SINGAPORE: More companies are taking on progressive HR policies to hire older and back-to-work Singaporeans since a government incentive was launched in April.
The scheme, known as WorkPro, has been taken up by 340 companies so far, said the Workforce Development Agency (WDA).
WorkPro, which was launched by the WDA and the Ministry of Manpower in April 2013, aims to develop a core Singaporean workforce that is competitive and employable.
It funds efforts by firms to redesign jobs, or make them flexible for mature workers and women who are returning to the workforce.
Some 3,000 jobs targeting these groups of Singaporeans were on offer at a jobs fair on Sunday.
Kim Soh, a mother-of-two, had started looking for an office job with flexible hours three months ago.
She said: "So far, the response is not so good -- only a few of them (responded, and they're) mostly insurance (companies).

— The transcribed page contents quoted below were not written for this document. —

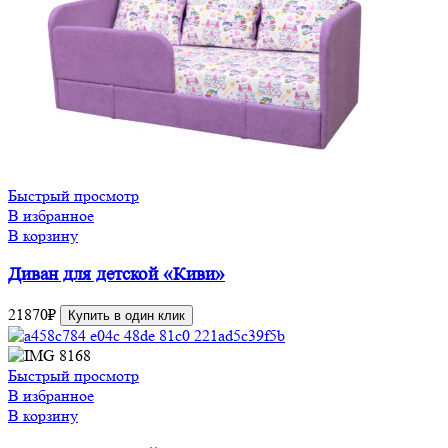
Быстрый просмотр
В избранное
В корзину
Диван для детской «Киви»
21870
₽
Купить в один клик
Быстрый просмотр
В избранное
В корзину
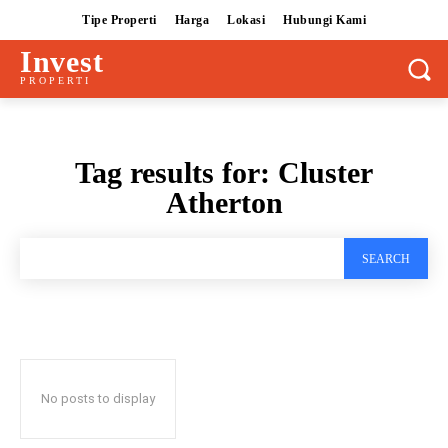
Tipe Properti
Harga
Lokasi
Hubungi Kami
Invest
PROPERTI
Tag results for:
Cluster
Atherton
SEARCH
No posts to display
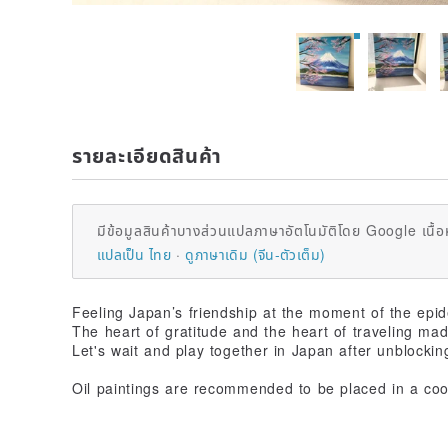
รายละเอียดสินค้า
มีข้อมูลสินค้าบางส่วนแปลภาษาอัตโนมัติโดย Google เนื้อ
แปลเป็น ไทย
ดูภาษาเดิม (จีน-ตัวเต็ม)
Feeling Japan’s friendship at the moment of the epi
The heart of gratitude and the heart of traveling made
Let's wait and play together in Japan after unblockin
Oil paintings are recommended to be placed in a coo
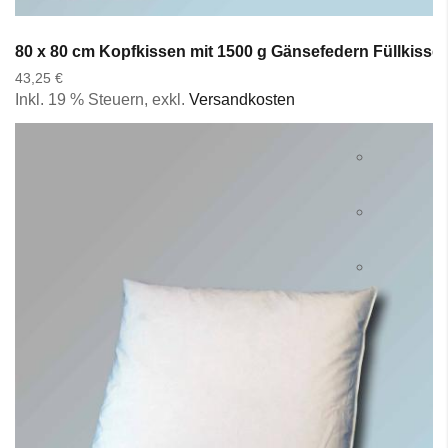
80 x 80 cm Kopfkissen mit 1500 g Gänsefedern Füllkisse
43,25 €
Inkl. 19 % Steuern
,
exkl.
Versandkosten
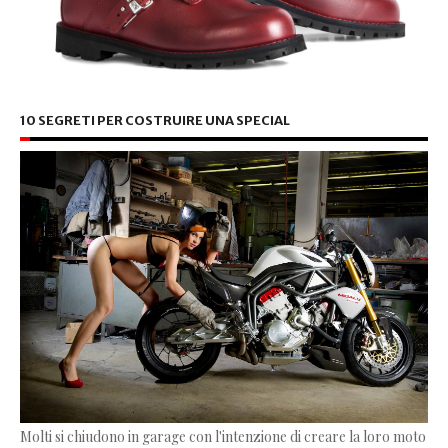
10 SEGRETI PER COSTRUIRE UNA SPECIAL
Molti si chiudono in garage con l'intenzione di creare la loro moto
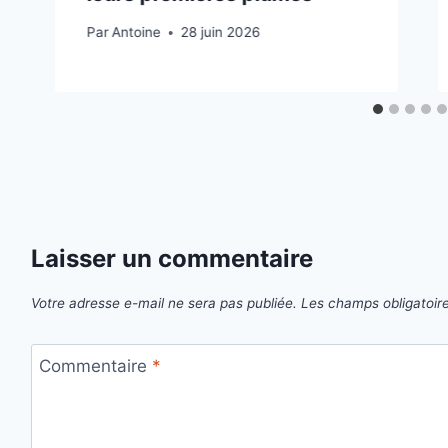
Par
Antoine
28 juin 2026
Laisser un commentaire
Votre adresse e-mail ne sera pas publiée.
Les champs obligatoir
Commentaire
*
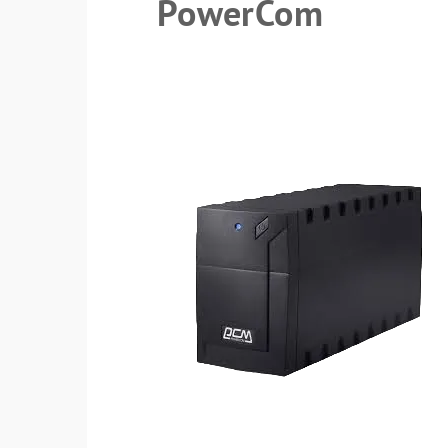
PowerCom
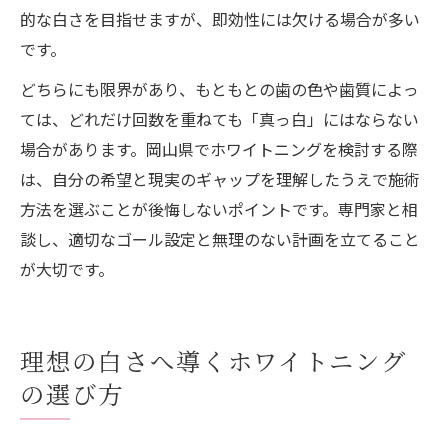
的な白さを目指せますが、即効性には欠ける場合が多い
です。
どちらにも限界があり、もともとの歯の色や歯質によっ
ては、どれだけ回数を重ねても「真っ白」にはならない
場合があります。岡山県でホワイトニングを検討する際
は、自分の希望と現実のギャップを理解したうえで施術
方法を選ぶことが後悔しないポイントです。専門家と相
談し、適切なゴール設定と無理のない計画を立てること
が大切です。
理想の白さへ導くホワイトニング
の選び方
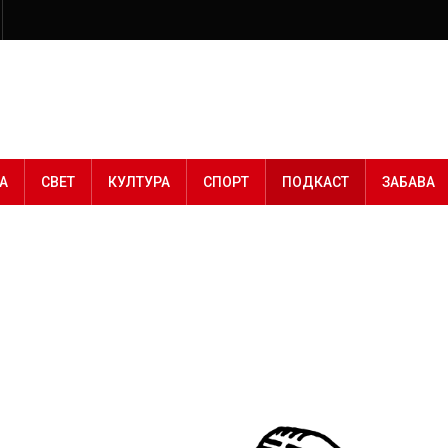
А
СВЕТ
КУЛТУРА
СПОРТ
ПОДКАСТ
ЗАБАВА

I'm not keen on insurance."
With Singaporeans like her in mind, the WorkPro scheme offers a range of grants for businesses, including one that makes their hiring and operations more family-friendly.
There is also a training allowance for companies that give new employees on-the-job training.
Job seeker Kim Soh said: "If there's a chance, I don't mind (the training) -- it's good to update yourself."
Over 300 job seekers were drawn to Sunday's WorkPro job fair at Hong Kah North Community Centre.
Thirteen companies had set up booths, offering some 2,600 jobs, ranging from manufacturing, security, to F&B.
The F&B and retail services industry is going through a manpower crunch, so it's no surprise that many of the jobs on offer are from that sector. But some of the job seekers said the salaries may not be attractive enough for them to want to join the industry.
With government help, some HR firms said changes are taking place.
Parmjit Kaur, vice-president of HR at Harry's Holdings, said: "I suppose it is not really a desired industry for Singaporeans. However, this has to change.
"So we are increasing the salaries, we are increasing the benefits, we're making it into a very attractive industry. So with all the different initiatives coming in, I think we'll be able to achieve that."
More recently, the Manpower Ministry announced a set of new employment rules to ensure that Singaporeans get fair consideration before foreigners are hired.
Speaking to reporters at the job fair, Senior Minister of State for Manpower Amy Khor said the new rules target employers whose hiring practices are "less than progressive".
Dr Khor said: "There are also perceptions that some employers are hiring their own kind. So I think we need to send a strong signal and send a reminder to employers that they need to hire fairly, give fair consideration to Singaporeans -- that's why we're putting that in place."
Together with incentives like WorkPro, these changes are part of a larger effort to develop a core Singaporean workforce.